Le lezioni di Expo

L'Esposizione Universale ha rafforzato la convinzione che i nostri prodotti sono tanto più attrattivi per i buyer esteri quanto più vengono valorizzati dall’intero sistema Paese che gli ruota intorno
Le lezioni di Expo

Era inevitabile che il ‘day after’ di Expo si traducesse in una riflessione su che cosa questa gigantesca kermesse abbia lasciato in dote al Paese. Al di là dell’iniezione di ottimismo (che pure dà benzina alla ripresa economica) per aver vinto una sfida dai più definita impossibile, sicuramente un primo risultato di Expo è stato quello di aver attirato, oltre ai turisti, migliaia di operatori professionali che hanno potuto incontrare le nostre imprese e spesso avviare accordi commerciali: sono stati registrati oltre 4mila incontri b2b tra aziende italiane e buyer, retailer e distributori provenienti da più di 40 paesi in tutto il mondo. Ma ancora più interessante è stato il cambio di prospettiva che questi incontri hanno innescato: nel corso dei sei mesi di Expo, i nostri imprenditori hanno capito che i loro prodotti erano tanto più attrattivi agli occhi degli stranieri, quanto più venivano valorizzati dal sistema Paese che gli ruotava intorno. Si è maturata una maggiore consapevolezza del fatto che i buyer delle più importanti catene estere, prima ancora che i prodotti, vogliono ‘comprare’ il racconto di territori e di filiere che hanno enormi valori da esprimere. Expo ha costretto le imprese a fare squadra, non solo tra produttori, ma lungo tutta la filiera. Fondamentale, in questo ‘gioco’, il ruolo attivo svolto dal ministro Maurizio Martina che, presidiando Expo con un’encomiabile energia, non ha perso occasione per rimarcare (da ministro dell’Agricoltura!) l’importanza e il peso dell’industria manifatturiera in Italia, proprio nell’ottica di creare più coesione e collaborazione a livello di filiera. E forse non è un caso che, proprio nei mesi dell’esposizione universale, per la prima volta diversi attori del sistema fieristico italiano abbiano unito le forze per presidiare l’Fmi di Chicago, dove il ministero per lo Sviluppo economico ha presentato il suo piano di comunicazione per sostenere i prodotti autentici italiani sul mercato americano. E a proposito di made in Italy, Expo è stata anche l’occasione per riflettere sul fatto che, forse, la battaglia per far fare ai nostri prodotti dei passi avanti sui mercati internazionali è ora di giocarla più in attacco che in difesa.
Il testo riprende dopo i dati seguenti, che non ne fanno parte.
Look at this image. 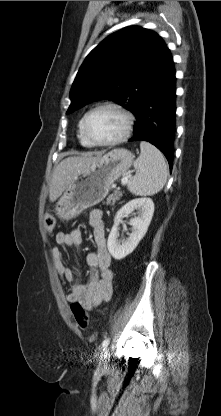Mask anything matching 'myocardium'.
Here are the masks:
<instances>
[{"instance_id":"f54148a6","label":"myocardium","mask_w":221,"mask_h":416,"mask_svg":"<svg viewBox=\"0 0 221 416\" xmlns=\"http://www.w3.org/2000/svg\"><path fill=\"white\" fill-rule=\"evenodd\" d=\"M104 108H110L116 110L118 113L122 115L124 118V127L122 133L114 139L107 140V141H97L90 137L87 132L86 126L89 117L96 111ZM134 124V116L133 114L123 105L113 102L107 101L100 103L93 108H91L82 118L81 121V132L83 136L93 145V146H113L125 141L131 134Z\"/></svg>"}]
</instances>
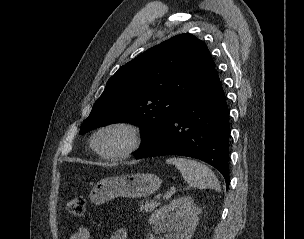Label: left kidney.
Segmentation results:
<instances>
[{"instance_id":"1","label":"left kidney","mask_w":304,"mask_h":239,"mask_svg":"<svg viewBox=\"0 0 304 239\" xmlns=\"http://www.w3.org/2000/svg\"><path fill=\"white\" fill-rule=\"evenodd\" d=\"M199 213L200 209L191 197L183 196L155 211L148 223L154 230L168 233L167 239H190L196 229Z\"/></svg>"}]
</instances>
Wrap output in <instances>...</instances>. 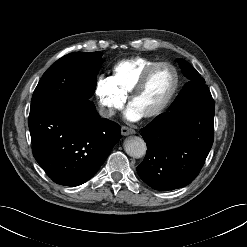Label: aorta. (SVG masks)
Here are the masks:
<instances>
[{
  "label": "aorta",
  "mask_w": 247,
  "mask_h": 247,
  "mask_svg": "<svg viewBox=\"0 0 247 247\" xmlns=\"http://www.w3.org/2000/svg\"><path fill=\"white\" fill-rule=\"evenodd\" d=\"M124 150L133 158H141L145 155L147 147L142 138L131 136L124 141Z\"/></svg>",
  "instance_id": "obj_1"
}]
</instances>
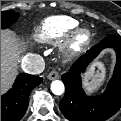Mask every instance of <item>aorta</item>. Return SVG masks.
<instances>
[{"label": "aorta", "instance_id": "762f6f07", "mask_svg": "<svg viewBox=\"0 0 121 121\" xmlns=\"http://www.w3.org/2000/svg\"><path fill=\"white\" fill-rule=\"evenodd\" d=\"M65 87L62 81L55 80L51 83V91L55 95H62L64 93Z\"/></svg>", "mask_w": 121, "mask_h": 121}]
</instances>
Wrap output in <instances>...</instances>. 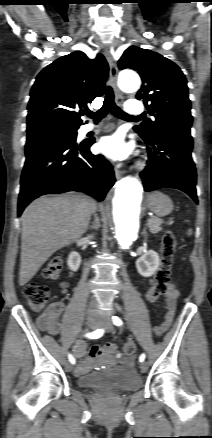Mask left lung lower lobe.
<instances>
[{
	"label": "left lung lower lobe",
	"instance_id": "0a47b994",
	"mask_svg": "<svg viewBox=\"0 0 212 438\" xmlns=\"http://www.w3.org/2000/svg\"><path fill=\"white\" fill-rule=\"evenodd\" d=\"M148 161L141 173L145 191L176 188L187 193L196 203V169L191 157L193 140L190 130H160L150 138Z\"/></svg>",
	"mask_w": 212,
	"mask_h": 438
}]
</instances>
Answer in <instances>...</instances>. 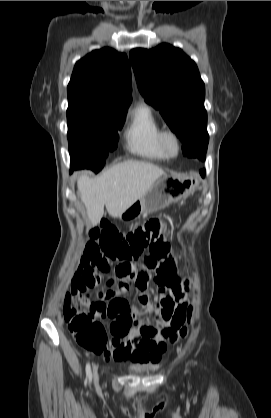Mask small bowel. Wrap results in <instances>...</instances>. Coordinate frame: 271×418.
Masks as SVG:
<instances>
[{
    "label": "small bowel",
    "mask_w": 271,
    "mask_h": 418,
    "mask_svg": "<svg viewBox=\"0 0 271 418\" xmlns=\"http://www.w3.org/2000/svg\"><path fill=\"white\" fill-rule=\"evenodd\" d=\"M167 241L159 238L147 247V254L130 262L119 261L113 267L107 284L108 290L101 289L97 299L84 300L81 305L90 314L96 315L97 323H105L110 343L97 351L105 361L123 362L131 360L136 364H157L166 350L163 330L168 322L163 317L164 310L187 309V285L181 284L176 276L175 259L167 254ZM166 268L159 271L158 262ZM104 263V266H101ZM93 275L96 281L88 285L83 279L73 289L94 287L100 283L105 273L110 272L109 262L100 259L93 263ZM130 283L136 287L142 311L154 313L151 324H141L147 320L145 315L133 316L136 306L132 305L127 292ZM155 284L157 296L150 299L149 287ZM147 329L148 333H143Z\"/></svg>",
    "instance_id": "obj_1"
}]
</instances>
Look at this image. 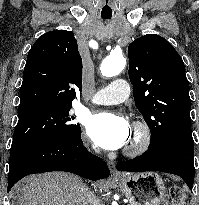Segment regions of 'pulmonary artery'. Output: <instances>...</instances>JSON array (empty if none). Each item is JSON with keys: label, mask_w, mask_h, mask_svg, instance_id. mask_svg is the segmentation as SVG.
Masks as SVG:
<instances>
[{"label": "pulmonary artery", "mask_w": 199, "mask_h": 205, "mask_svg": "<svg viewBox=\"0 0 199 205\" xmlns=\"http://www.w3.org/2000/svg\"><path fill=\"white\" fill-rule=\"evenodd\" d=\"M130 90V84L125 79L119 78L98 92L92 102L103 105L119 104L129 97Z\"/></svg>", "instance_id": "e3ab8cb5"}]
</instances>
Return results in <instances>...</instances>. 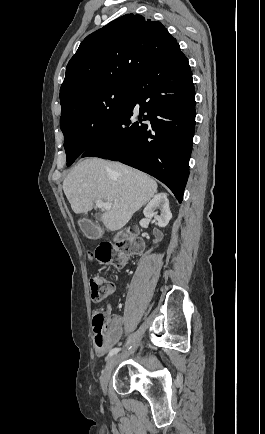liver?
<instances>
[{"mask_svg": "<svg viewBox=\"0 0 265 434\" xmlns=\"http://www.w3.org/2000/svg\"><path fill=\"white\" fill-rule=\"evenodd\" d=\"M63 190L75 214L90 212L95 200L112 202L110 212L101 214V220L107 230L115 232L153 198L157 182L119 162L84 158L66 176Z\"/></svg>", "mask_w": 265, "mask_h": 434, "instance_id": "6515ba94", "label": "liver"}]
</instances>
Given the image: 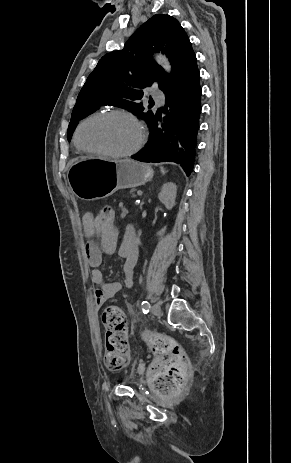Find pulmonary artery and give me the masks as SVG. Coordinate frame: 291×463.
<instances>
[{
  "mask_svg": "<svg viewBox=\"0 0 291 463\" xmlns=\"http://www.w3.org/2000/svg\"><path fill=\"white\" fill-rule=\"evenodd\" d=\"M152 97H153L156 101H158V102H160V103H162V102L164 101L163 94H162V92H160V91H153V92H152Z\"/></svg>",
  "mask_w": 291,
  "mask_h": 463,
  "instance_id": "e3ab8cb5",
  "label": "pulmonary artery"
}]
</instances>
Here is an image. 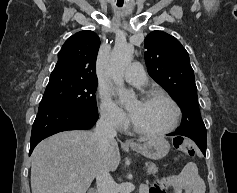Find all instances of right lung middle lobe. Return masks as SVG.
<instances>
[{"mask_svg":"<svg viewBox=\"0 0 237 193\" xmlns=\"http://www.w3.org/2000/svg\"><path fill=\"white\" fill-rule=\"evenodd\" d=\"M97 80H83L61 75H50L40 104H54L69 109L97 113Z\"/></svg>","mask_w":237,"mask_h":193,"instance_id":"right-lung-middle-lobe-1","label":"right lung middle lobe"}]
</instances>
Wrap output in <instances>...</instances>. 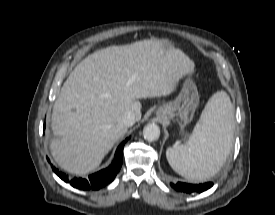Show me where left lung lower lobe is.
I'll return each instance as SVG.
<instances>
[{
    "mask_svg": "<svg viewBox=\"0 0 275 215\" xmlns=\"http://www.w3.org/2000/svg\"><path fill=\"white\" fill-rule=\"evenodd\" d=\"M171 186L175 188L179 192L191 194V193H201L213 186V183L207 182L203 184H188L183 182H177L176 184H172Z\"/></svg>",
    "mask_w": 275,
    "mask_h": 215,
    "instance_id": "obj_1",
    "label": "left lung lower lobe"
}]
</instances>
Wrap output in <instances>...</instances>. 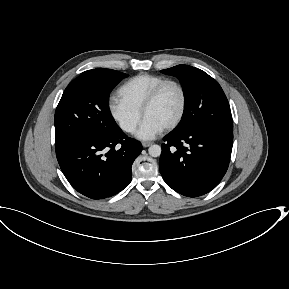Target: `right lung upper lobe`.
<instances>
[{"mask_svg": "<svg viewBox=\"0 0 289 289\" xmlns=\"http://www.w3.org/2000/svg\"><path fill=\"white\" fill-rule=\"evenodd\" d=\"M105 70H107V69L97 68V69H94V70H91V71L99 72V71H105Z\"/></svg>", "mask_w": 289, "mask_h": 289, "instance_id": "1", "label": "right lung upper lobe"}]
</instances>
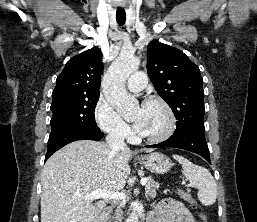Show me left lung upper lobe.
I'll return each instance as SVG.
<instances>
[{
	"mask_svg": "<svg viewBox=\"0 0 257 222\" xmlns=\"http://www.w3.org/2000/svg\"><path fill=\"white\" fill-rule=\"evenodd\" d=\"M147 72L178 120L174 134L205 131L203 80L198 66L179 49L153 40L148 44Z\"/></svg>",
	"mask_w": 257,
	"mask_h": 222,
	"instance_id": "5c2ea615",
	"label": "left lung upper lobe"
}]
</instances>
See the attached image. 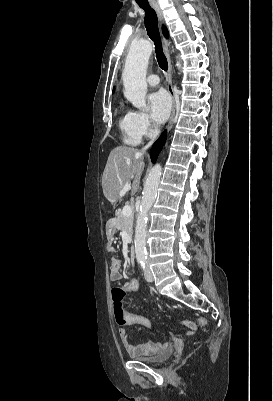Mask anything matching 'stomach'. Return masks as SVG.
<instances>
[{
    "label": "stomach",
    "mask_w": 273,
    "mask_h": 401,
    "mask_svg": "<svg viewBox=\"0 0 273 401\" xmlns=\"http://www.w3.org/2000/svg\"><path fill=\"white\" fill-rule=\"evenodd\" d=\"M116 231V227L114 225V221H108L106 225V235L108 239H112L114 237Z\"/></svg>",
    "instance_id": "stomach-1"
}]
</instances>
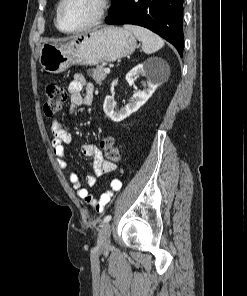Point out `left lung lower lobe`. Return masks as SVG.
<instances>
[{"label":"left lung lower lobe","mask_w":247,"mask_h":296,"mask_svg":"<svg viewBox=\"0 0 247 296\" xmlns=\"http://www.w3.org/2000/svg\"><path fill=\"white\" fill-rule=\"evenodd\" d=\"M184 0H113L107 24H135L146 27L173 44L183 55Z\"/></svg>","instance_id":"0a47b994"}]
</instances>
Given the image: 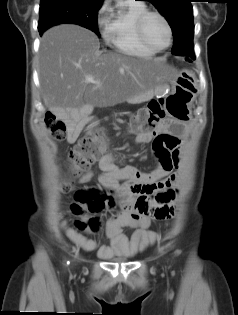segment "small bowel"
Wrapping results in <instances>:
<instances>
[{
    "label": "small bowel",
    "instance_id": "small-bowel-1",
    "mask_svg": "<svg viewBox=\"0 0 238 315\" xmlns=\"http://www.w3.org/2000/svg\"><path fill=\"white\" fill-rule=\"evenodd\" d=\"M95 126L96 121L92 119L70 121L69 142H74L84 127L92 129ZM162 132L163 128L152 132H140L134 139L136 144L148 143L149 147H153L158 165L150 172H143L129 165L118 167L115 165L117 157L115 153H105L100 157L102 173L99 181L115 191L123 210L106 228V234L110 239L109 245H101L95 240L87 239L76 229L64 226V232L78 247L87 251L97 250L101 258L109 259L114 256L135 255L156 241L157 234L148 230L151 218L168 220L174 215V207L170 205L154 207L150 205L148 199L158 191L163 192L156 196L157 202L161 204H166L174 198L173 187L179 181L180 175L172 171L180 168L179 147L183 145L182 140L160 134ZM92 177L93 172L86 169L77 175L76 181L87 183ZM126 226L135 228L130 238L123 233Z\"/></svg>",
    "mask_w": 238,
    "mask_h": 315
}]
</instances>
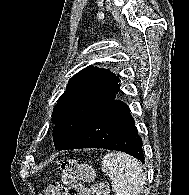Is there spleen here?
Returning <instances> with one entry per match:
<instances>
[{"label":"spleen","instance_id":"spleen-1","mask_svg":"<svg viewBox=\"0 0 189 195\" xmlns=\"http://www.w3.org/2000/svg\"><path fill=\"white\" fill-rule=\"evenodd\" d=\"M102 169L112 183L115 195H140L144 191L146 175L140 162L123 152L106 154Z\"/></svg>","mask_w":189,"mask_h":195}]
</instances>
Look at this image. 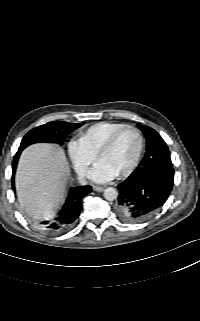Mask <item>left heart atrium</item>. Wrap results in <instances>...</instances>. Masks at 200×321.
<instances>
[{
    "label": "left heart atrium",
    "mask_w": 200,
    "mask_h": 321,
    "mask_svg": "<svg viewBox=\"0 0 200 321\" xmlns=\"http://www.w3.org/2000/svg\"><path fill=\"white\" fill-rule=\"evenodd\" d=\"M116 176L117 174L102 160L89 171V177L96 182H107Z\"/></svg>",
    "instance_id": "39dd6f15"
}]
</instances>
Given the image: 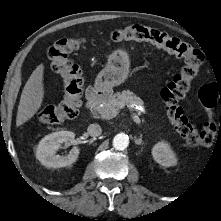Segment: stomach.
Listing matches in <instances>:
<instances>
[{
    "label": "stomach",
    "mask_w": 221,
    "mask_h": 221,
    "mask_svg": "<svg viewBox=\"0 0 221 221\" xmlns=\"http://www.w3.org/2000/svg\"><path fill=\"white\" fill-rule=\"evenodd\" d=\"M130 60L123 49L113 51L107 65L100 71L95 80V87L103 92H110L114 86L123 83L129 74Z\"/></svg>",
    "instance_id": "stomach-1"
}]
</instances>
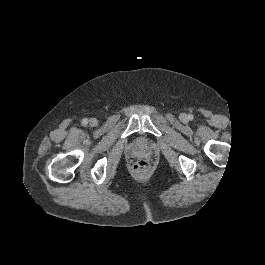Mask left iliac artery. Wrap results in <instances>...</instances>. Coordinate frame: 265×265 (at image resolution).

È sacrosanto tutelare le nostre tipicità contro il dilagare dell’Italian sounding (che ha raggiunto il giro d’affari record di 60 miliardi di euro), ma è altrettanto doveroso capire che oggi i nuovi compe-
titor non sono solo gli imitatori, quanto una miriade di imprese estere ben radicate sul loro territorio, che stanno crescendo puntando su una produzione di qualità. Ecco perché bisognerebbe concentrarsi un po’ di più sull’attacco, elaborando più efficaci strategie di marketing e comunicazione perché, per noi, ‘vendere’ una storia, un territorio, una filiera, può essere un elemento distintivo, ancora capace di fare la differenza. Chi sta crescendo di più all’estero, lo ha capito e lo sta già facendo molto bene. Ce lo ha raccontato, tra gli altri, Giovanni Rana, proprio durante un convegno organizzato in Expo da Kpmg e Fiere di Parma, in collaborazione con il nostro magazine. Rana ha aperto addirittura un negozio a New York per far ‘toccare con mano’ ai buyer americani che cosa sta dietro i suoi prodotti, spiegandone la lavorazione, l’origine e la storia e mettendosi in gioco, come ha sempre fatto, in prima persona. È da sempre talmente convinto della qualità della sua offerta che non ha mai perso tempo a giocare in difesa, anzi. “A volte bisogna anche impiegare un po’ d’astuzia – ci ha confessato –. Non solo non ho mai detto che i prodotti americani non sono di qualità, ma ne ho spesso lodato il valore dicendo, come effettivamente penso, che anche negli Stati Uniti ci sono delle ottime materie prime e si possono mettere sul mercato prodotti molto validi. Il risultato? Le mie dichiarazioni sono state riprese da tutti i principali giornali americani. Parlando bene di loro, ho finito per fare una straordinaria campagna pubblicitaria (a costo zero) anche per i miei prodotti!”. Sarà un caso, ma Rana in America cresce a ritmi che superano il 20% ogni anno. Qualità, storia, cultura di prodotto e un po’ di astuzia comunicativa. Una ricetta che funziona più di qualsiasi altro strumento per battere l’Italian sounding.